* _Assignment_
Go through the data below line by line. Give only the number of lines that contain "HERO".

* _Given information_

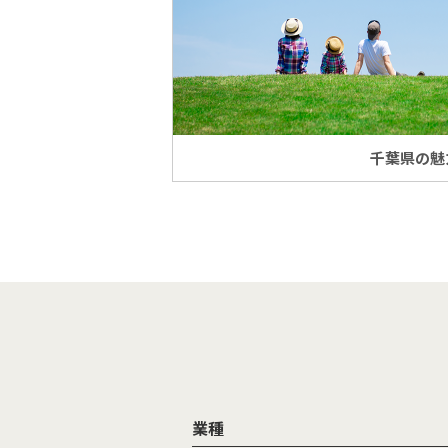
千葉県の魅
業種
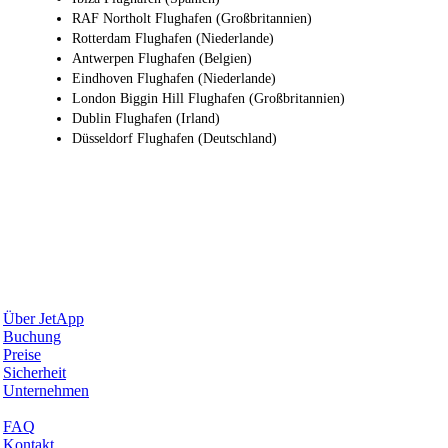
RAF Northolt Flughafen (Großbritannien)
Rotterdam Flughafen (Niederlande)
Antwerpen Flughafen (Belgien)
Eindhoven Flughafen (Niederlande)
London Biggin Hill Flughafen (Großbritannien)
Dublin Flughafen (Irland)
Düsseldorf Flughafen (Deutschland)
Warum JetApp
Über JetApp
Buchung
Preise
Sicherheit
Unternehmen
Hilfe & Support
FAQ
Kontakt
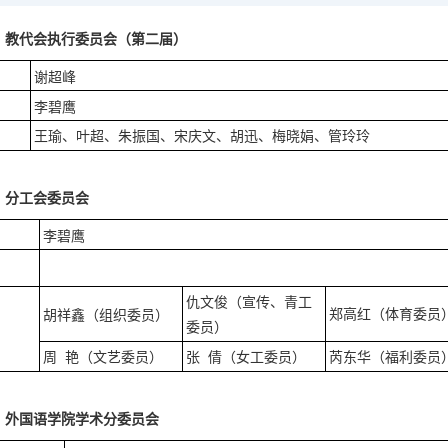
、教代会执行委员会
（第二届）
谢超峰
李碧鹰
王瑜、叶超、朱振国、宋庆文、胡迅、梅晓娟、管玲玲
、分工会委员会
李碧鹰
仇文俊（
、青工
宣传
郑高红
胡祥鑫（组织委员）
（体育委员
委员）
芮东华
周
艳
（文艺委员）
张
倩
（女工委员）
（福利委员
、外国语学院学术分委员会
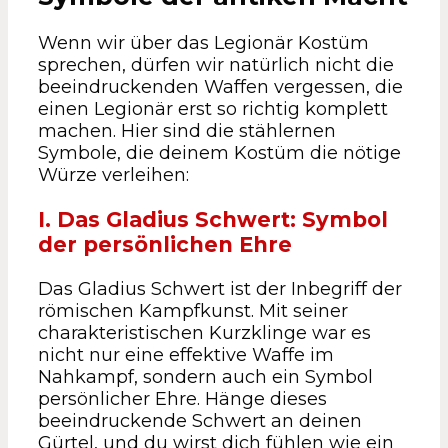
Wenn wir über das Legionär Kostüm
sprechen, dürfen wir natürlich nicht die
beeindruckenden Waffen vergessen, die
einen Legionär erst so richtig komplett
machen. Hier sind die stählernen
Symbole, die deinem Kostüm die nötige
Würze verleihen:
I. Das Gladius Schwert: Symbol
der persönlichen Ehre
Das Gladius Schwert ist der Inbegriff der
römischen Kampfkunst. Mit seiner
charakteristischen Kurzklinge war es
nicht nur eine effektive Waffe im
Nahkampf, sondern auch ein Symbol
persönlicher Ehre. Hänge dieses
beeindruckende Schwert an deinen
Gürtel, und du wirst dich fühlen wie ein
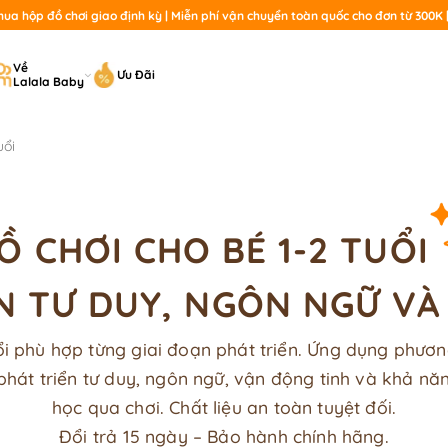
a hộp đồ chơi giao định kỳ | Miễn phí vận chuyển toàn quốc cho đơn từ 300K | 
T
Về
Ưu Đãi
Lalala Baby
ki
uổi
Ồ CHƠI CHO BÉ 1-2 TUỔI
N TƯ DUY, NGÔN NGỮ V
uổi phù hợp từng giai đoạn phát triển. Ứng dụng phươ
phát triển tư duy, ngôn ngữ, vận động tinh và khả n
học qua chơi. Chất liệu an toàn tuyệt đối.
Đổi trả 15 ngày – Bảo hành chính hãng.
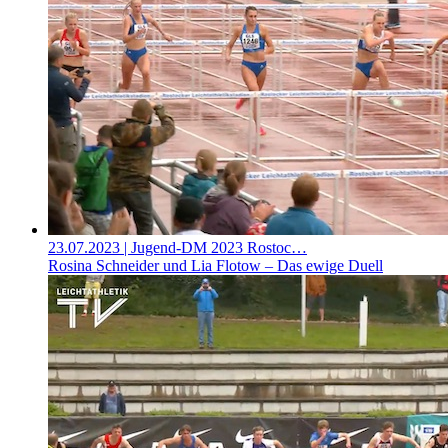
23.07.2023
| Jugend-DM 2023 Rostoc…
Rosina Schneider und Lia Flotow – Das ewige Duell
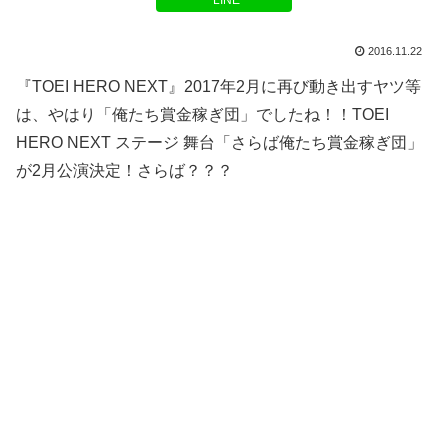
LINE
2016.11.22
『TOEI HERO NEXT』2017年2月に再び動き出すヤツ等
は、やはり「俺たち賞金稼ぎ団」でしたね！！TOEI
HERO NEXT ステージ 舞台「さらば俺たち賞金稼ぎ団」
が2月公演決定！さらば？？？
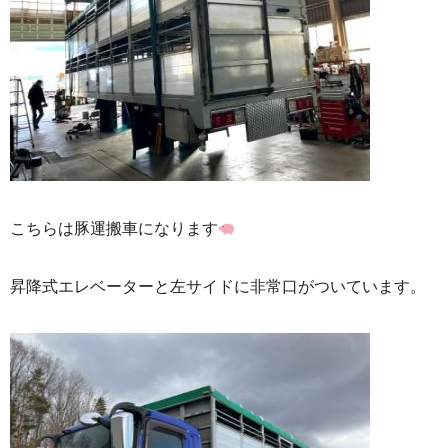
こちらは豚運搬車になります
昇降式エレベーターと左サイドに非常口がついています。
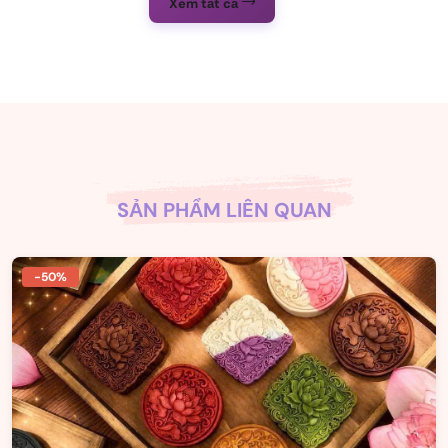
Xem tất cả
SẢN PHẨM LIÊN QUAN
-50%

--

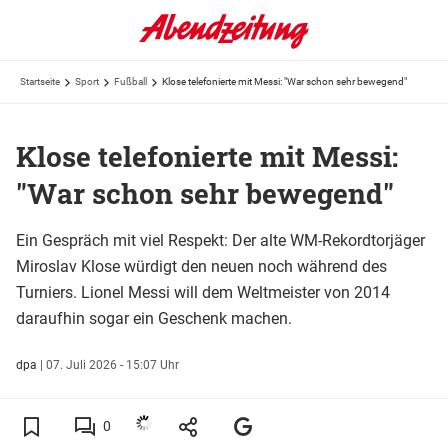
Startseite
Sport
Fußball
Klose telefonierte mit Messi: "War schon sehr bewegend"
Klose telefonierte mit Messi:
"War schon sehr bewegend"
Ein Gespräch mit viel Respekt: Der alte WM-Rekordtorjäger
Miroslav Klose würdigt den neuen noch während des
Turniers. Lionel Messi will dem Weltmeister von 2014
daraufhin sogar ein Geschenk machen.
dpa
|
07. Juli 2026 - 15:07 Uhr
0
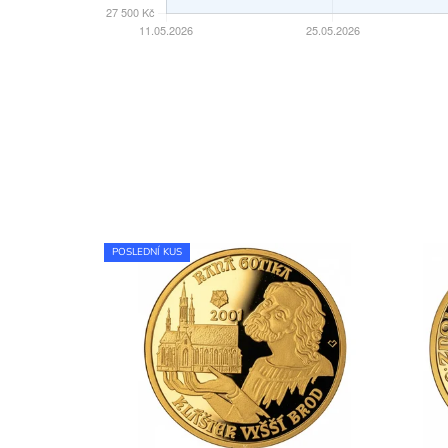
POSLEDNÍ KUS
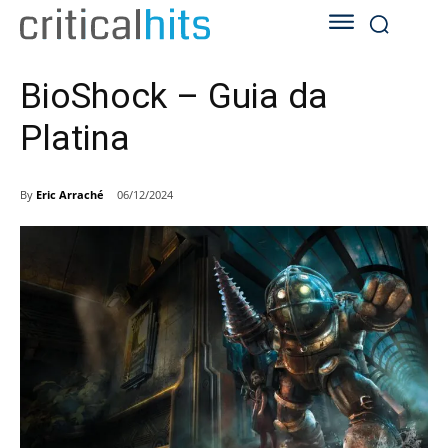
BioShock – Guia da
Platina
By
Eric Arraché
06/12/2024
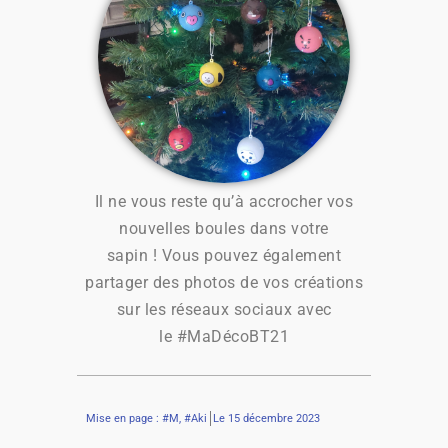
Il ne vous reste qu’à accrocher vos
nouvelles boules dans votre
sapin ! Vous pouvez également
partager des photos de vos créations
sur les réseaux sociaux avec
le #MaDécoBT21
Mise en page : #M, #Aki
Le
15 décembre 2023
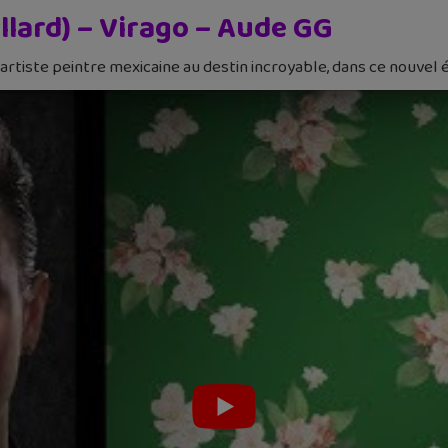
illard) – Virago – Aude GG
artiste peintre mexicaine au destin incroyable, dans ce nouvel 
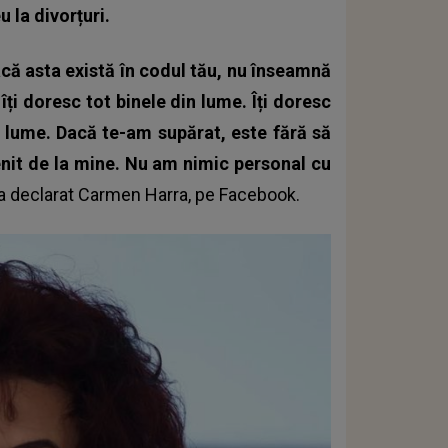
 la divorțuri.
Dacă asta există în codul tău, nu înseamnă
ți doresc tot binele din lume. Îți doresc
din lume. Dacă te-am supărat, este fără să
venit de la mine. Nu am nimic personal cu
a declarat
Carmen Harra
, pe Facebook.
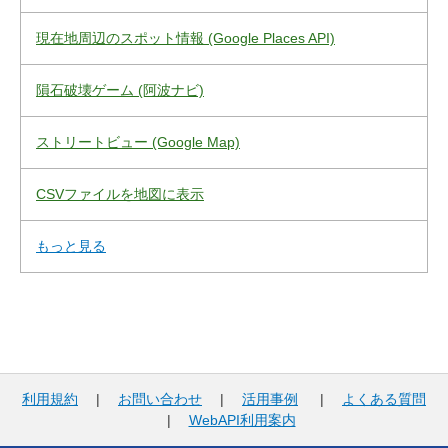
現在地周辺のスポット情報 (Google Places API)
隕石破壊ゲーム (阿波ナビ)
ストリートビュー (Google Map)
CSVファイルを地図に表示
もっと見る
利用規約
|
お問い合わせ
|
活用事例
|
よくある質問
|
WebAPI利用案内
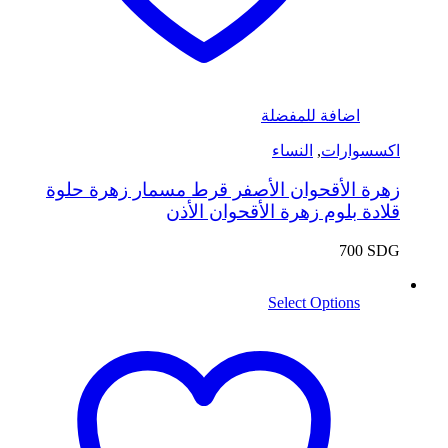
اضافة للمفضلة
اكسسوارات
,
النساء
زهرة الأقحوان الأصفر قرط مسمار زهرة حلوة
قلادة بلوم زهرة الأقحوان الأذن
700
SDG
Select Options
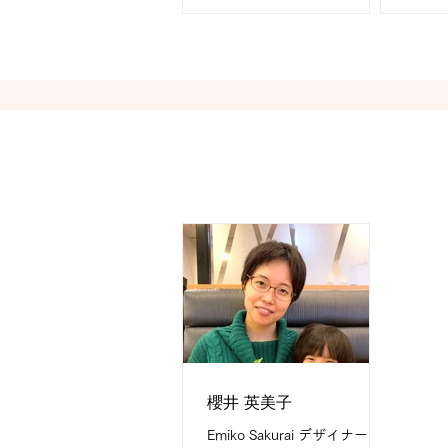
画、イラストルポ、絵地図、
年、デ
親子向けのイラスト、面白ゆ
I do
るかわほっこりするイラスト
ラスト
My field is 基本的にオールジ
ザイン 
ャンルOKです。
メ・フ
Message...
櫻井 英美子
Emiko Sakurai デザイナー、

* _Finished task_
2